List these two for instance: The Wild Places by Robert Macfarlane and Woodstock - An Inside Look at the Movie that Shook up the World and Defined a Generation by Dale Bell - Foreword by Martin Scorsese.

Woodstock ... seriously FAR OUT and a must read for the "younger generation" who don't get it. That is who don't get what was happening in the 60s.

Love and peace ...
Douglas Coker
Enfield Green Party

PS. There are some "political issues" you could be blogging on. I'll buy you a pint at Conference and explain.

Jim Jepps said...

DC - well there's an element of truth to what you say, it's a bit of froth really. And again it's interesting to see what's missing...

Alas I've had a busy day writing articles for other places and practising my "drupal" (a web site design programme). So you're right there's lots I could be writing about - hopefully tomorrow.

If you'll accept my apologies I'll accept that pint ;)

scott redding said...

I've read 24 on the list.

Of the ones you haven't read yet, I think you should try 6, 13, 41 (I have to say 41, I'm Canadian), 60, 63, 90, 91, and 100.

There are a lot of big names missing: Chinua Achebe, Albert Camus, Gunter Grass, Ernest Hemingway, Toni Morrison, Virginia Woolf, Margaret Atwood.

Jim Jepps said...

That's a game in itself pointing out the authors/books that should have been in the list.

- All Quiet on the Western Front
- Always outnumbered, always outgunned (Walter Mosley)
- Peter Carrie (all)

Is Anne of Green Gables set in Canada?
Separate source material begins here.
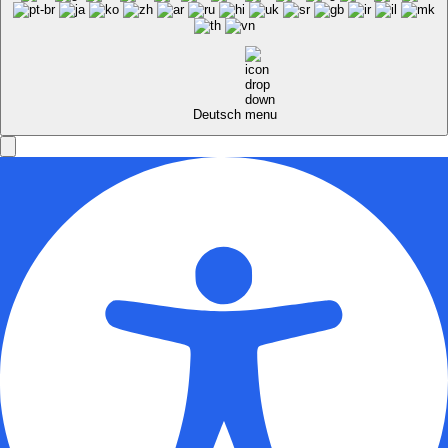
Deutsch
I always assumed it might be something to do with Henry the Eighth (flaunting my ignorance!)

I'm put off on the road simply because they'd be a weight of expectation

Green Gordon said...

Pfff.... Anne of Green Gables is in Prince Edward Island. Every Canadian knows this. And you call yourself Canadian.... (joke)

scott redding said...

I wish this was satire, but it's a real tourist board website. "The Gentle Island" - as opposed to those horribly vicious islands that suddenly close on you like venus-fly-traps.

Jim Jepps said...

You've obviously never been to Canvey Island in Essex - the definition of a non-Gentle Island.

weggis said...

Does having seen the Film or the BBC TV series count?

Anonymous said...

We could all quibble for days about what should and shouldn't be on, which is what makes such lists kind of meaningless. But the number of children's books on the list is a little weird to me. Does this imply people only read when they are kids? The fact that most people have only read 6 on the list is not surprising - I suspect that if books were judged by the number of people that read them, Mills and Boon would fill the top 100 at least. And there is nothing wrong with that.

(btw, there is nothing at all embarrassing about having read Terry Prachett. The only time I have ever fallen off a chair I was laughing so much was when reading one of his books... ;)

Jim Jepps said...

Huh - coincidence - Iwas discussing Paulo Coelho at work today.

Moll - I thought your first sentance was going to go "We could all quibble for days about what should and shouldn't be on, which is what makes such lists kind of" fun. But it didn't :(

Come on - this is a wonderful quibbling opportunity - don't pass it up!